Why uncertainty makes the stock market go haywire

Investors are facing a tumultuous time in the stock market as uncertainty looms large. The back-and-forth policies from the White House, particularly regarding tariffs, have left investors feeling uneasy. Alongside concerns about federal job cuts and efforts to end the conflict in Ukraine, the overall market sentiment has been disoriented, according to Paul Christopher, head of global investment strategy at the Wells Fargo Investment Institute.
Stocks have been on a rollercoaster ride, with the S&P 500 recently entering a correction phase after a 10% drop from its peak in February. While the index has slightly rebounded, it remains on the brink of correction. Overall, the benchmark is down about 5% in 2025.

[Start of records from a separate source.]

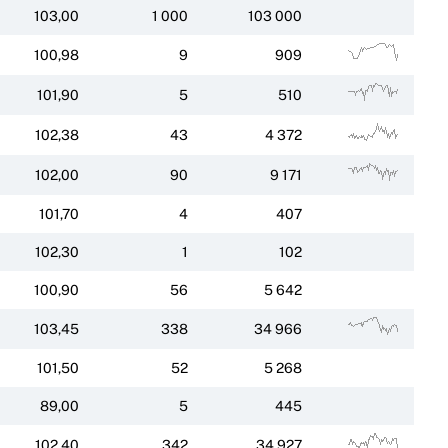
103,00
1 000
103 000
100,98
9
909
101,90
5
510
102,38
43
4 372
102,00
90
9 171
101,70
4
407
102,30
1
102
100,90
56
5 642
103,45
338
34 966
101,50
52
5 268
89,00
5
445
102,40
342
34 927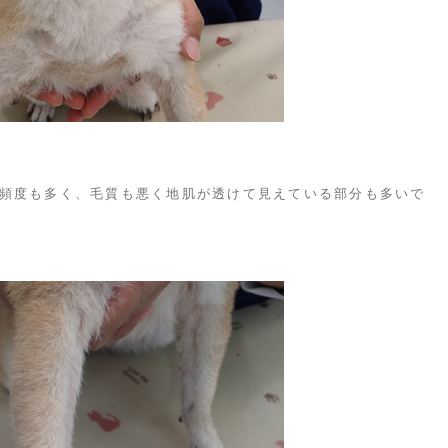
頻度も多く、毛質も悪く地肌が透けて見えている部分も多いで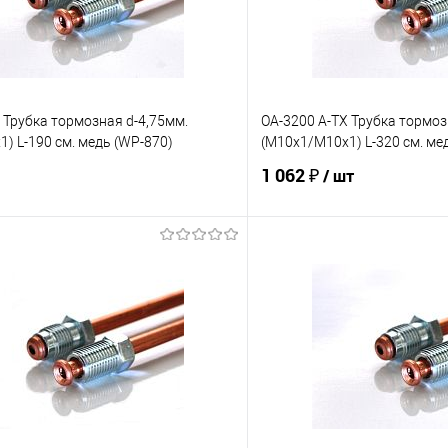
 Трубка тормозная d-4,75мм.
OA-3200 A-TX Трубка тормоз
) L-190 см. медь (WP-870)
(М10х1/М10х1) L-320 см. ме
1 062 ₽
/ шт
В корзину
В корз
е
Под заказ
В избранное
Сравнение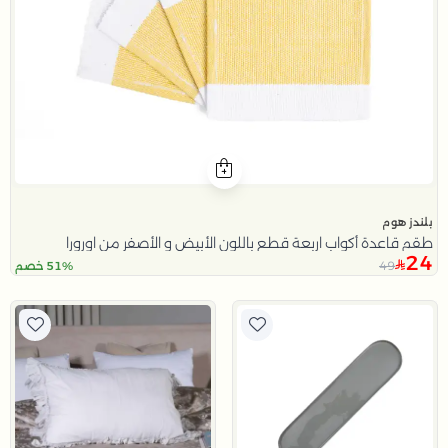
بلندز هوم
طقم قاعدة أكواب اربعة قطع باللون الأبيض و الأصفر من اورورا
24
49
51% خصم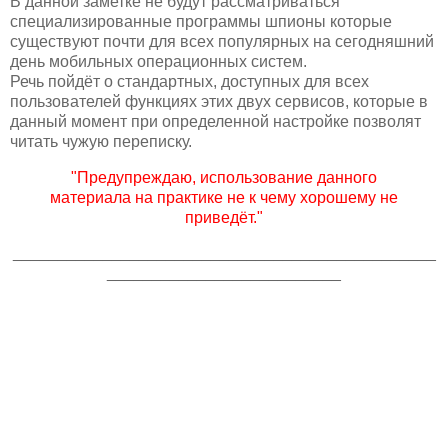
В данной заметке не будут рассматриваться
специализированные программы шпионы которые
существуют почти для всех популярных на сегодняшний
день мобильных операционных систем.
Речь пойдёт о стандартных, доступных для всех
пользователей функциях этих двух сервисов, которые в
данный момент при определенной настройке позволят
читать чужую переписку.
"Предупреждаю, использование данного
материала на практике не к чему хорошему не
приведёт."
_______________________________________________
__________________________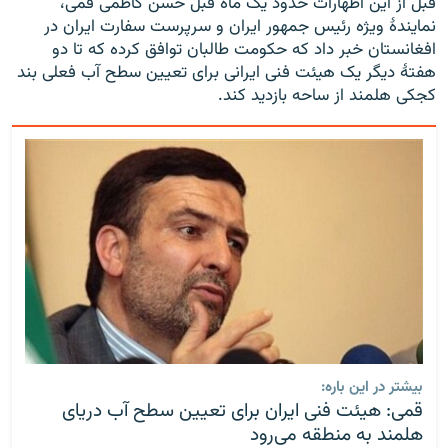
قبل از این اظهارات حدود یک ماه قبل حسن کاظمی قمی،
نمایندۀ ویژه رئیس جمهور ایران و سرپرست سفارت ایران در
افغانستان خبر داد که حکومت طالبان توافق کرده که تا دو
هفتۀ دیگر یک هیئت فنی ایرانی برای تعیین سطح آب فعلی بند
کجکی هلمند از ساحه بازدید کند.
بیشتر در این باره:
قمی: هیئت فنی ایران برای تعیین سطح آب دریای
هلمند به منطقه می‌رود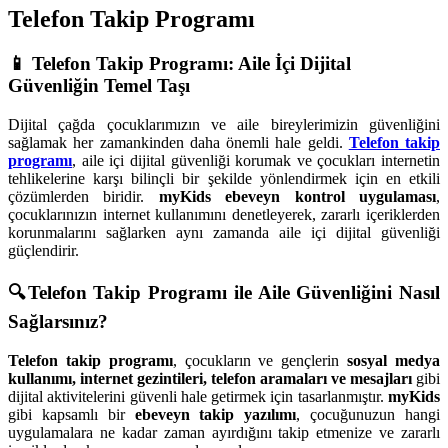
Telefon Takip Programı
📱 Telefon Takip Programı: Aile İçi Dijital
Güvenliğin Temel Taşı
Dijital çağda çocuklarımızın ve aile bireylerimizin güvenliğini
sağlamak her zamankinden daha önemli hale geldi.
Telefon takip
programı
, aile içi dijital güvenliği korumak ve çocukları internetin
tehlikelerine karşı bilinçli bir şekilde yönlendirmek için en etkili
çözümlerden biridir.
myKids ebeveyn kontrol uygulaması
,
çocuklarınızın internet kullanımını denetleyerek, zararlı içeriklerden
korunmalarını sağlarken aynı zamanda aile içi dijital güvenliği
güçlendirir.
🔍Telefon Takip Programı ile Aile Güvenliğini Nasıl
Sağlarsınız?
Telefon takip programı
, çocukların ve gençlerin
sosyal medya
kullanımı, internet gezintileri, telefon aramaları ve mesajları
gibi
dijital aktivitelerini güvenli hale getirmek için tasarlanmıştır.
myKids
gibi kapsamlı bir
ebeveyn takip yazılımı
, çocuğunuzun hangi
uygulamalara ne kadar zaman ayırdığını takip etmenize ve zararlı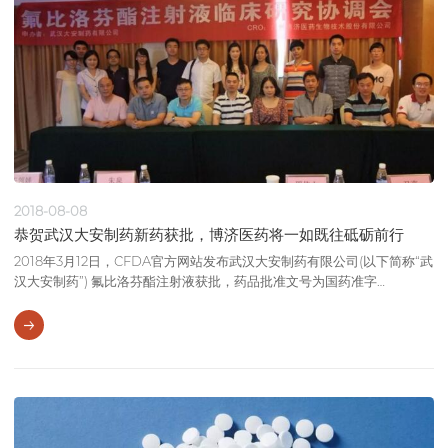
2018-08-08
恭贺武汉大安制药新药获批，博济医药将一如既往砥砺前行
2018年3月12日，CFDA官方网站发布武汉大安制药有限公司(以下简称“武
汉大安制药”) 氟比洛芬酯注射液获批，药品批准文号为国药准字
H20183054。氟比洛芬酯是武汉大安制药研制开发的化学药品6类新药，
研究证明能有效缓解骨科术后中度疼痛，使用较安全，值得临床推广使
用。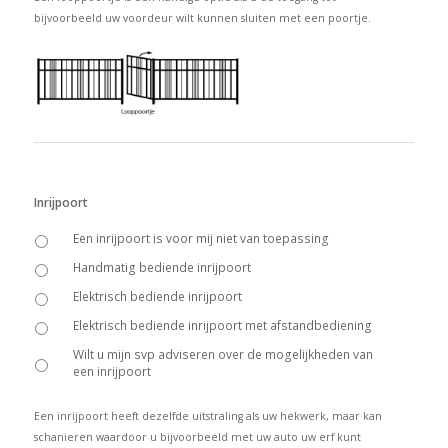
bijvoorbeeld uw voordeur wilt kunnen sluiten met een poortje.
Inrijpoort
Een inrijpoort is voor mij niet van toepassing
Handmatig bediende inrijpoort
Elektrisch bediende inrijpoort
Elektrisch bediende inrijpoort met afstandbediening
Wilt u mijn svp adviseren over de mogelijkheden van
een inrijpoort
Een inrijpoort heeft dezelfde uitstraling als uw hekwerk, maar kan
schanieren waardoor u bijvoorbeeld met uw auto uw erf kunt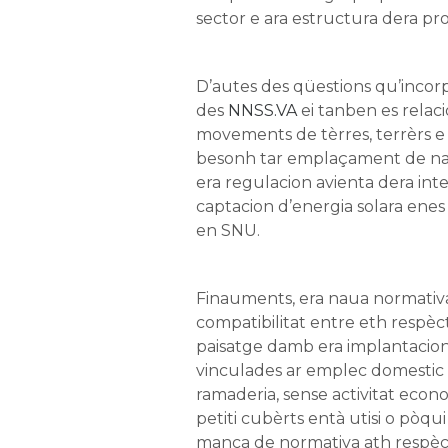
sector e ara estructura dera pro
D’autes des qüestions qu’incor
des
NNSS.VA
ei tanben es rela
movements de tèrres, terrèrs 
besonh tar emplaçament de na
era regulacion avienta dera in
captacion d’energia solara enes
en SNU.
Finauments, era naua normativ
compatibilitat entre eth respèc
paisatge damb era implantacion 
vinculades ar emplec domestic e
ramaderia, sense activitat econ
petiti cubèrts entà utisi o pòqui
manca de normativa ath respèct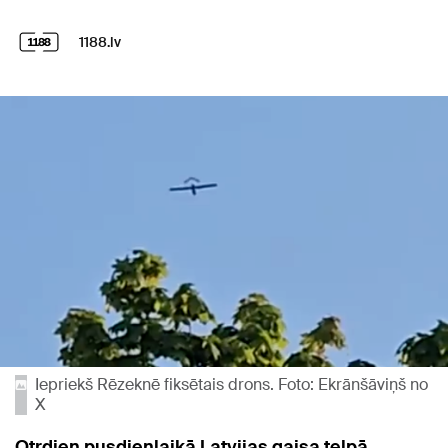
1188.lv
Iepriekš Rēzeknē fiksētais drons. Foto: Ekrānšāviņš no
X
Otrdien pusdienlaikā Latvijas gaisa telpā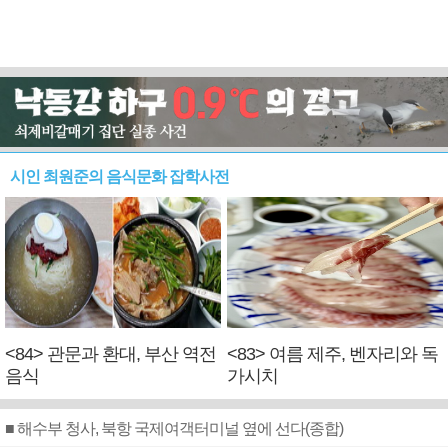
시인 최원준의 음식문화 잡학사전
<84> 관문과 환대, 부산 역전
<83> 여름 제주, 벤자리와 독
음식
가시치
■ 해수부 청사, 북항 국제여객터미널 옆에 선다(종합)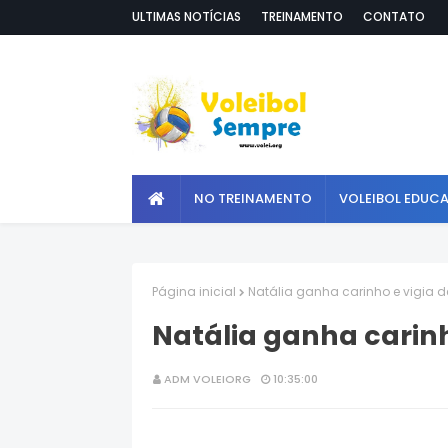
ULTIMAS NOTÍCIAS
TREINAMENTO
CONTATO
NO TREINAMENTO
VOLEIBOL EDUC
Página inicial
Natália ganha carinho e vigia d
Natália ganha carinh
ADM VOLEIORG
10:35:00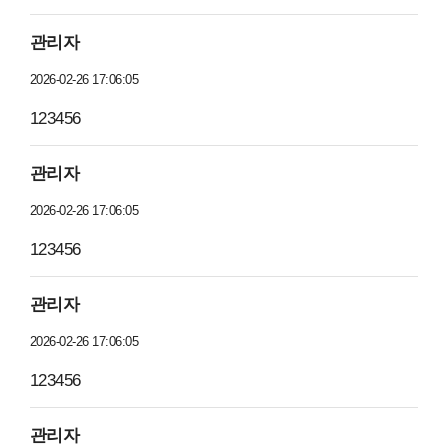
관리자
2026-02-26 17:06:05
123456
관리자
2026-02-26 17:06:05
123456
관리자
2026-02-26 17:06:05
123456
관리자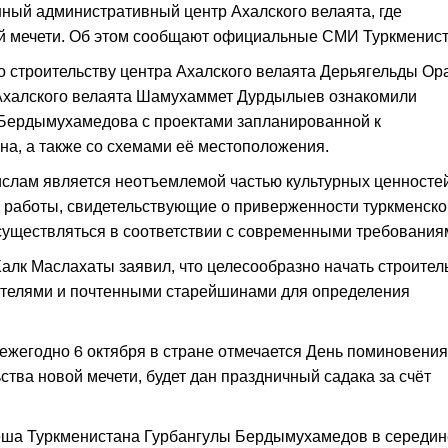
ный административный центр Ахалского велаята, где
ой мечети. Об этом сообщают официальные СМИ Туркменист
о строительству центра Ахалского велаята Дерьягельды Ор
 Ахалского велаята Шамухаммет Дурдылыев ознакомили
Бердымухамедова с проектами запланированной к
на, а также со схемами её местоположения.
ислам является неотъемлемой частью культурных ценносте
ые работы, свидетельствующие о приверженности туркменско
уществляться в соответствии с современными требования
Халк Маслахаты заявил, что целесообразно начать строител
ителями и почтенными старейшинами для определения
жегодно 6 октября в стране отмечается День поминовения,
ства новой мечети, будет дан праздничный садака за счёт
еша Туркменистана Гурбангулы Бердымухамедов в середин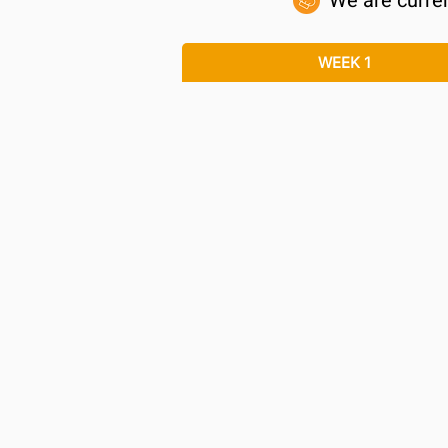
We are curren
WEEK 1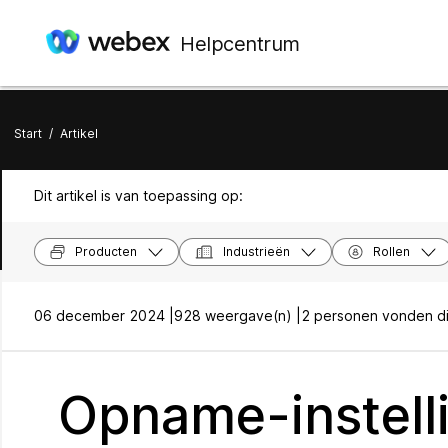
Helpcentrum
Start
/
Artikel
Dit artikel is van toepassing op:
Producten
Industrieën
Rollen
06 december 2024 |
928 weergave(n) |
2 personen vonden dit
Opname-instelli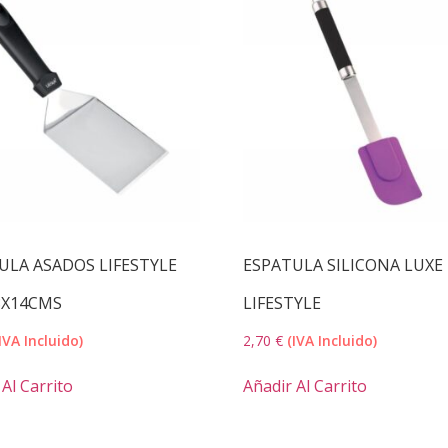
ULA ASADOS LIFESTYLE
ESPATULA SILICONA LUXE
8X14CMS
LIFESTYLE
IVA Incluido)
2,70
€
(IVA Incluido)
Al Carrito
Añadir Al Carrito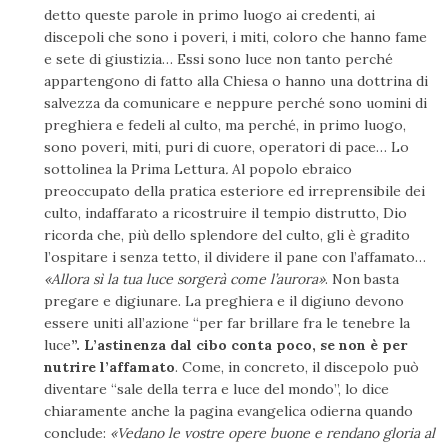
detto queste parole in primo luogo ai credenti, ai
discepoli che sono i poveri, i miti, coloro che hanno fame
e sete di giustizia… Essi sono luce non tanto perché
appartengono di fatto alla Chiesa o hanno una dottrina di
salvezza da comunicare e neppure perché sono uomini di
preghiera e fedeli al culto, ma perché, in primo luogo,
sono poveri, miti, puri di cuore, operatori di pace… Lo
sottolinea la Prima Lettura
.
Al popolo ebraico
preoccupato della pratica esteriore ed irreprensibile dei
culto, indaffarato a ricostruire il tempio distrutto, Dio
ricorda che, più dello splendore del culto, gli è gradito
l’ospitare i senza tetto, il dividere il pane con l’affamato…
«Allora sì la tua luce sorgerà come l’aurora»
. Non basta
pregare e digiunare. La preghiera e il digiuno devono
essere uniti all’azione “per far brillare fra le tenebre la
luce
”. L’astinenza dal cibo conta poco, se non è per
nutrire l’affamato
. Come, in concreto, il discepolo può
diventare “sale della terra e luce del mondo”, lo dice
chiaramente anche la pagina evangelica odierna quando
conclude:
«Vedano le vostre opere buone e rendano gloria al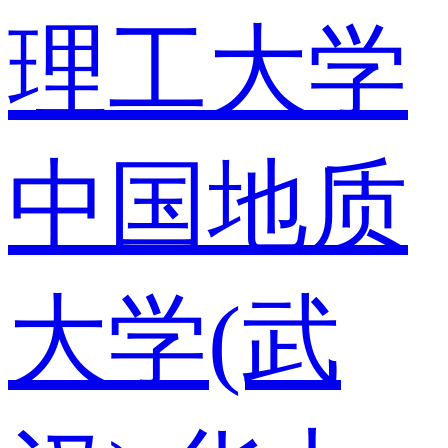
理工大学
中国地质
大学(武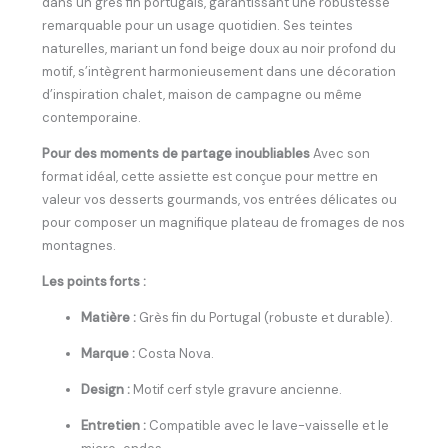
dans un grès fin portugais, garantissant une robustesse
remarquable pour un usage quotidien. Ses teintes
naturelles, mariant un fond beige doux au noir profond du
motif, s’intègrent harmonieusement dans une décoration
d’inspiration chalet, maison de campagne ou même
contemporaine.
Pour des moments de partage inoubliables
Avec son
format idéal, cette assiette est conçue pour mettre en
valeur vos desserts gourmands, vos entrées délicates ou
pour composer un magnifique plateau de fromages de nos
montagnes.
Les points forts :
Matière :
Grès fin du Portugal (robuste et durable).
Marque :
Costa Nova.
Design :
Motif cerf style gravure ancienne.
Entretien :
Compatible avec le lave-vaisselle et le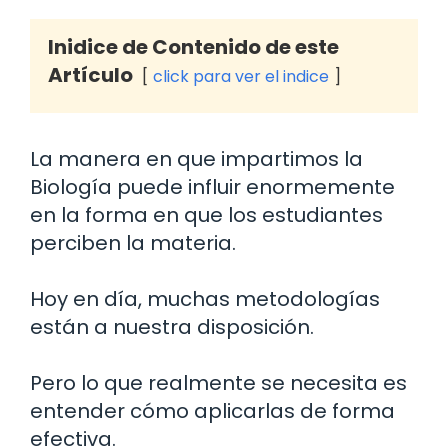
Inidice de Contenido de este
Artículo
click para ver el indice
La manera en que impartimos la
Biología puede influir enormemente
en la forma en que los estudiantes
perciben la materia.
Hoy en día, muchas metodologías
están a nuestra disposición.
Pero lo que realmente se necesita es
entender cómo aplicarlas de forma
efectiva.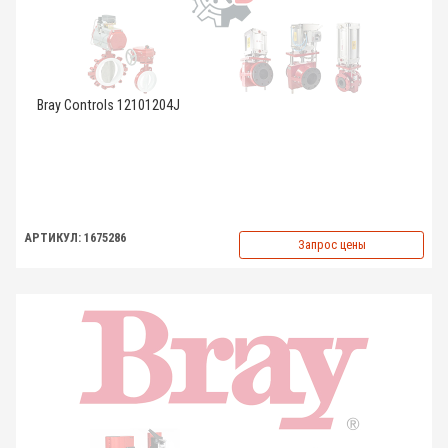
Bray Controls 12101204J
АРТИКУЛ: 1675286
Запрос цены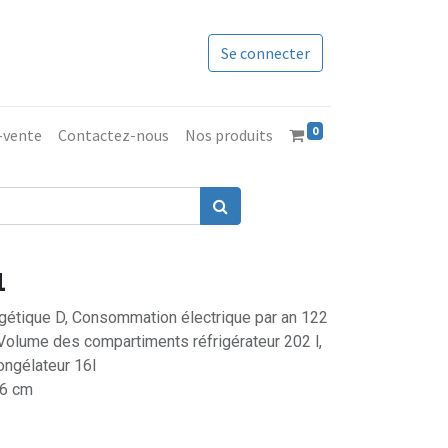
Se connecter
0
s-vente
Contactez-nous
Nos produits
1
ergétique D, Consommation électrique par an 122
Volume des compartiments réfrigérateur 202 l,
ngélateur 16l
,6 cm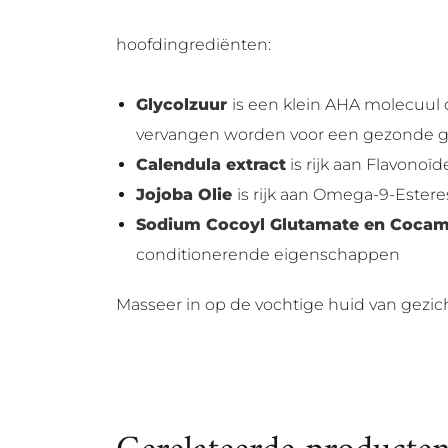
hoofdingrediënten:
Glycolzuur
is een klein AHA molecuul d
vervangen worden voor een gezonde 
Calendula extract
is rijk aan Flavon
Jojoba Olie
is rijk aan Omega-9-Este
Sodium Cocoyl Glutamate en Cocam
conditionerende eigenschappen
Masseer in op de vochtige huid van gezic
Gerelateerde producte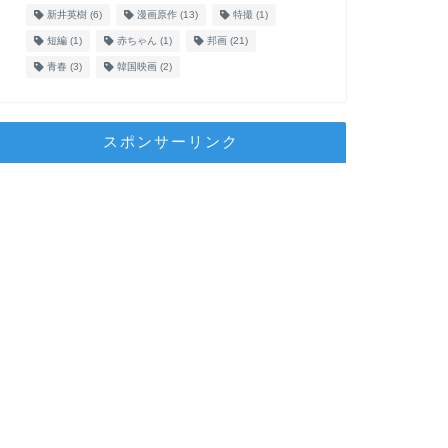
新井英樹
(6)
漫画原作
(13)
特撮
(1)
短編
(1)
赤ちゃん
(1)
邦画
(21)
青春
(3)
韓国映画
(2)
スポンサーリンク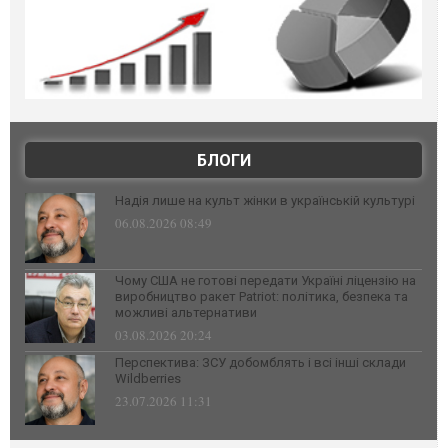
БЛОГИ
Надія лише на культ жінки в українській культурі
06.08.2026 08:49
Чому США не готові передати Україні ліцензію на
виробництво ракет Patriot: політика, безпека та
можливі альтернативи
03.08.2026 20:24
Перспектива: ЗСУ добомблять і всі інші склади
Wildberries
23.07.2026 11:31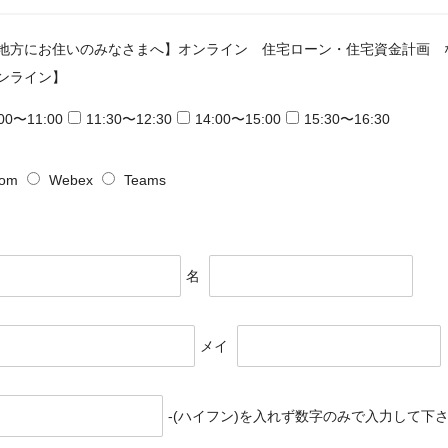
地方にお住いのみなさまへ】オンライン 住宅ローン・住宅資金計画 なんで
ンライン】
:00〜11:00
11:30〜12:30
14:00〜15:00
15:30〜16:30
om
Webex
Teams
名
メイ
-(ハイフン)を入れず数字のみで入力して下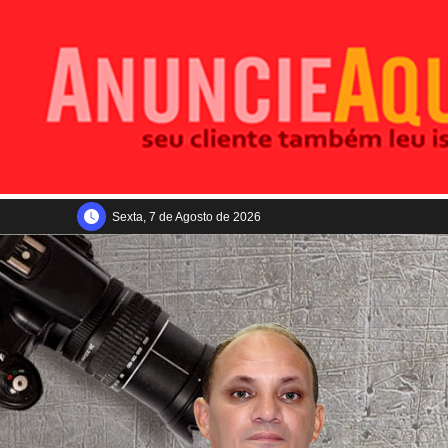
Sexta, 7 de Agosto de 2026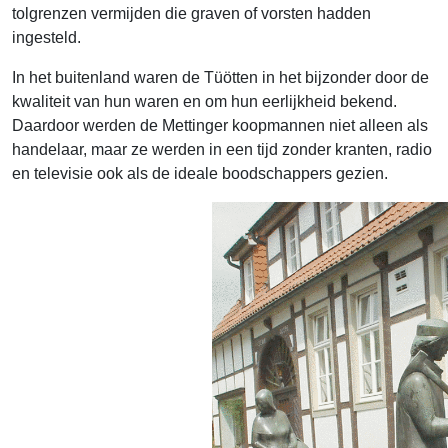
tolgrenzen vermijden die graven of vorsten hadden
ingesteld.
In het buitenland waren de Tüötten in het bijzonder door de
kwaliteit van hun waren en om hun eerlijkheid bekend.
Daardoor werden de Mettinger koopmannen niet alleen als
handelaar, maar ze werden in een tijd zonder kranten, radio
en televisie ook als de ideale boodschappers gezien.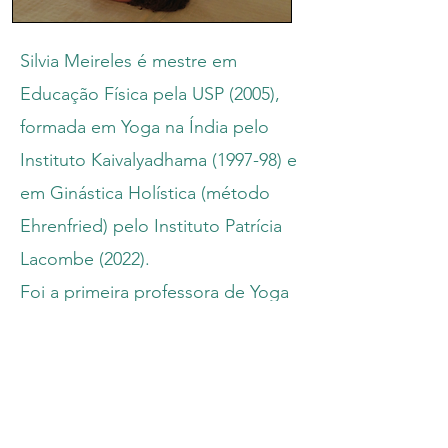
Silvia Meireles é mestre em
Educação Física pela USP (2005),
formada em Yoga na Índia pelo
Instituto Kaivalyadhama (1997-98) e
em Ginástica Holística (método
Ehrenfried) pelo Instituto Patrícia
Lacombe (2022).
Foi a primeira professora de Yoga
no Centro Cultural Swami
Vivekananda em São Paulo.
Trabalhou como professora no
SESC (Unidades Traipú, Pinheiros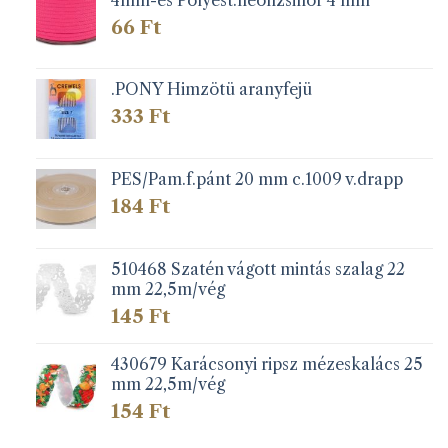
66
Ft
.PONY Himzötü aranyfejü
333
Ft
PES/Pam.f.pánt 20 mm c.1009 v.drapp
184
Ft
510468 Szatén vágott mintás szalag 22
mm 22,5m/vég
145
Ft
430679 Karácsonyi ripsz mézeskalács 25
mm 22,5m/vég
154
Ft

Uncertainty in the market triggers volatility as investors grapple with the unknown impact of policies and events on companies’ profitability. Tariffs, for instance, can increase costs for businesses, affecting their bottom line. Additionally, the unpredictability of how other nations might respond to tariffs adds another layer of complexity. While economists believe that trade policies and job cuts won’t push the U.S. into a recession, the possibility remains open.
Barry Glassman, a certified financial planner, emphasizes that consumer confidence plays a crucial role in driving corporate profits. Investors tend to allocate their funds where they have more faith in the investments, highlighting the significance of market confidence.
The recent market uncertainty has raised numerous unanswered questions for investors. President Trump’s decision to delay tariffs on imports from Canada and Mexico led to a sharp sell-off in the S&P 500, despite the temporary relief. The uncertainties surrounding the tariff policies and potential responses from other countries continue to keep investors on edge.
Behavioral finance expert Brad Klontz believes that market turmoil is deeply rooted in human psychology and emotion. Fear and uncertainty can drive investors to make irrational decisions, leading to panic selling and losses. Klontz stresses the importance of maintaining perspective during market fluctuations and avoiding catastrophic thinking.
In times of uncertainty, investors should focus on what they can control. Reviewing asset allocation and ensuring a balanced portfolio can help mitigate risks during volatile market conditions. Diversification across different asset classes, including international stocks and bonds, can provide stability and protect against market fluctuations.
Ultimately, investor behavior poses the greatest threat to stock returns, rather than external factors like government policies. Staying informed, maintaining a long-term investment strategy, and avoiding impulsive decisions are key to weathering market uncertainties and achieving financial goals.